**TASK DETAILS**
Output each record exactly as given. Leave out every picture.

**RECORDS SUPPLIED**

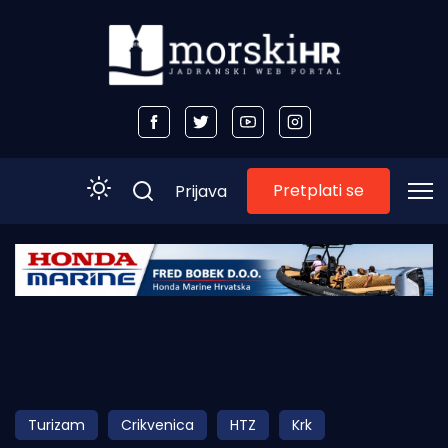
Pretplati se
Prijava
Početna
Morski plus
Morski TV
Obala
Turizam
Crikvenica
HTZ
Krk
Otoci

**WRITTEN ANSWER**
Pretplati se
Prijava
Početna
Morski plus
Morski TV
Obala
Turizam
Crikvenica
HTZ
Krk
Otoci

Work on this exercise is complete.